Mortgage refinancing may be a great opportunity to restructure your finances and raise much needed money for home improvements or a large family expense such as a wedding. The mortgage refinancing market is a very competitive market at the moment. People no longer keep a mortgage until it has been fully paid off. Here we take a look at the various reasons for mortgage refinancing and the options on the market available to you today. So what are some of the reasons for thinking about mortgage refinancing?

To 'fix' a lower interest rate.

As you know, interest rates are at an all time low at the moment. However, a few mortgage experts are predicting that rates will begin to rise in the coming months and years. This obviously means more expensive mortgage repayments. By remortgaging your variable rate mortgage to a fixed rate mortgage refinancing you can protect your repayments against any rises in the interest rate for several years to come.

To find a mortgage better deal.

Is your current mortgage rate the best one available ? The market is very competitive these days because so few people are considering mortgage refinancing compared with past years.
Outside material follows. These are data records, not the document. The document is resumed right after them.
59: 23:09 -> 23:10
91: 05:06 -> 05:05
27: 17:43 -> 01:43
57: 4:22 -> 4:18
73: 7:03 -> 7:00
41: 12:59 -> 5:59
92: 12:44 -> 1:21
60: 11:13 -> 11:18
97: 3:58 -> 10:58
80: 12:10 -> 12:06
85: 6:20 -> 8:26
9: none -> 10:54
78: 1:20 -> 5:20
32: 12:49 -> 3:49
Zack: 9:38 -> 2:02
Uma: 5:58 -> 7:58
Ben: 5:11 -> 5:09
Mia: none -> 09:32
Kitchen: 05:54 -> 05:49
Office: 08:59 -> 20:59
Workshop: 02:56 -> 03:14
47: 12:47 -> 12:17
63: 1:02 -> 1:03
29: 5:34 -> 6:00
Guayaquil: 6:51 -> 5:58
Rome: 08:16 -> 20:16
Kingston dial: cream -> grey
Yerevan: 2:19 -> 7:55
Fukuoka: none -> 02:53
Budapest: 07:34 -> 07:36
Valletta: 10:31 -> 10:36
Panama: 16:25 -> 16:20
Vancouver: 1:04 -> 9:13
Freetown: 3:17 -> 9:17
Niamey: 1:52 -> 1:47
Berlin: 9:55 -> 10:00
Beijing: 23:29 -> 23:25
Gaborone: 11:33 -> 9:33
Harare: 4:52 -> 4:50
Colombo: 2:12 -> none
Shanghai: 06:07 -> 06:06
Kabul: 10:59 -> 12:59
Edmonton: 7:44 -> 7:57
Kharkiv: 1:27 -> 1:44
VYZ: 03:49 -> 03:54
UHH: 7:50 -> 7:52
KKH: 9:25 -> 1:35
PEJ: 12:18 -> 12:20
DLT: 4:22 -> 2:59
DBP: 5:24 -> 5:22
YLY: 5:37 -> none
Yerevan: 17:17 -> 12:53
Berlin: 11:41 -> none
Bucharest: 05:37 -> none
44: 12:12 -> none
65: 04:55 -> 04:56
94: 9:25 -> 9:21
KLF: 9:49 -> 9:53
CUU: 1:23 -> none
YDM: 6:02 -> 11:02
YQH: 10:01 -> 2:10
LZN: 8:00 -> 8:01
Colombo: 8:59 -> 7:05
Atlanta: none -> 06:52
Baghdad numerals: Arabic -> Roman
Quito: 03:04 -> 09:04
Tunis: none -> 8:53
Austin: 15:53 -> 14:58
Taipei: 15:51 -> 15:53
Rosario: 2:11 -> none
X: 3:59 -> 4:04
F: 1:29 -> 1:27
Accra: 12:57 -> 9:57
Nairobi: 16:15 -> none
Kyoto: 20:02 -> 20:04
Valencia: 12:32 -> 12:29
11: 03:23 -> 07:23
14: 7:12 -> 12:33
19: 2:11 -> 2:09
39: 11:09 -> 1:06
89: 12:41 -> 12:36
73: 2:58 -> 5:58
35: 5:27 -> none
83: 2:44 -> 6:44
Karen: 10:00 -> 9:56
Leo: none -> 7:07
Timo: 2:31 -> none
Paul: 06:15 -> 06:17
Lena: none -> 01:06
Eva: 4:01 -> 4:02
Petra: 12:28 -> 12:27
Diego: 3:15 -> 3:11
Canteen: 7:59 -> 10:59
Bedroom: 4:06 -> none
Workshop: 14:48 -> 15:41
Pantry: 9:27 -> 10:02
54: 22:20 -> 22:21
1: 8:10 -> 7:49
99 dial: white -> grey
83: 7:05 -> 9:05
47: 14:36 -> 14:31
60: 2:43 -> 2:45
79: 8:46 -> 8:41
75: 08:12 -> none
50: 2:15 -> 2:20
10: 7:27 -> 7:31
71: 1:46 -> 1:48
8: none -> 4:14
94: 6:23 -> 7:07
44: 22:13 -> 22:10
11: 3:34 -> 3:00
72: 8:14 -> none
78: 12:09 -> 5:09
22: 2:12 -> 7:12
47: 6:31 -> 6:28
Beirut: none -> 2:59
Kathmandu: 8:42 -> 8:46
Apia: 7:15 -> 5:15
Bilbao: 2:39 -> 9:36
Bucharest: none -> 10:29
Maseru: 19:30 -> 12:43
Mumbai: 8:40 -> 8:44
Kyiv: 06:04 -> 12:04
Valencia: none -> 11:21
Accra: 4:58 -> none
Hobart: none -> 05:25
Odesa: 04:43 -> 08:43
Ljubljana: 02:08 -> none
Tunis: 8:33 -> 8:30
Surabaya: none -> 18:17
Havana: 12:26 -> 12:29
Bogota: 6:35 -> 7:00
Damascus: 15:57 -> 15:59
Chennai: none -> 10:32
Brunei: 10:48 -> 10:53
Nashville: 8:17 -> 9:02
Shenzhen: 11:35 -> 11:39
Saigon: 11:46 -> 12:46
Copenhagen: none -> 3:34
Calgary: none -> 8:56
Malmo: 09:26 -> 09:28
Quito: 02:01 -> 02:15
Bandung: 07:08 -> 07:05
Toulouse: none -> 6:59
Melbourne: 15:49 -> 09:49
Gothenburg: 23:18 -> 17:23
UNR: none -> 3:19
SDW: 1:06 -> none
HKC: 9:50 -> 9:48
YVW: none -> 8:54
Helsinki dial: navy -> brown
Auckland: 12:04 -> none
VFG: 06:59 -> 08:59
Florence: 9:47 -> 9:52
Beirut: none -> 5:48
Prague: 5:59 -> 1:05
Mortgage refinancing providers and lenders are very keen to attract new customers by offering special offers to those who mortgage refinancing with them. As well as a lower interest rate and therefore lower monthly repayments, remortgaging could offer special deals such as no repayments for three months, money saving vouchers, cash back offers , free days out, leisure deals and other 'freebies' depending on the provider you choose.

To consolidate debt.

Today, we as a nation and indeed worldwide are in debt to a level never seen before. Even Governments are not immune! Easy access to relatively cheap credit providing the temptation to 'live now and pay later' has fueled this trend. However the money must be repaid eventually. Credit cards are a very expensive way of 'long term' borrowing. Taking out a mortgage refinancing which is big enough to cover your mortgage and your other loans and credit cards will help your finances. This usually leaves you with a smaller single monthly repayment to make which is ideal. This is the aim!

To change your mortgage type

What might have been an ideal mortgage a few years ago when you initially took out the mortgage might not be the most suitable for your current circumstances. You may wish to change from an interest-only mortgage to a capital repayment one. You might want to take advantage of some of the more recent features of mortgages such as flexible payments or offsetting. Mortgage refinancing can give you the chance to choose a package which suits you current needs.

To Release Equity

As house prices have increased over the past two decades or so, some people find they have a large amount of equity in their home - the difference between how much their house is worth and what the current outstanding mortgage balance is. Taking out a mortgage refinancing will pay off your current mortgage and also give you some extra money. This is an effective way of unlocking some stored capital, providing you with cash for home improvements, a holiday, wedding, or any large expense. It is very often cheaper to raise the money with mortgage refinancing than, for example, by taking out a loan.

In Summary

Mortgage refinancing may seem like the perfect way forward for releasing money and restructuring your finances. It is essential to seek the advice of a properly qualified mortgage advisor if you are unsure and arm yourself with all the information you need to make the right decision for you. It is very important to remember that the decision to mortgage refinancing is to be taken seriously. You could be putting your home at risk if you make the wrong decisions now. There are many mortgage refinancing advisors and mortgage refinancing companies available so do your homework and shop around. The ball is in the customer's court at the moment so make the most of it.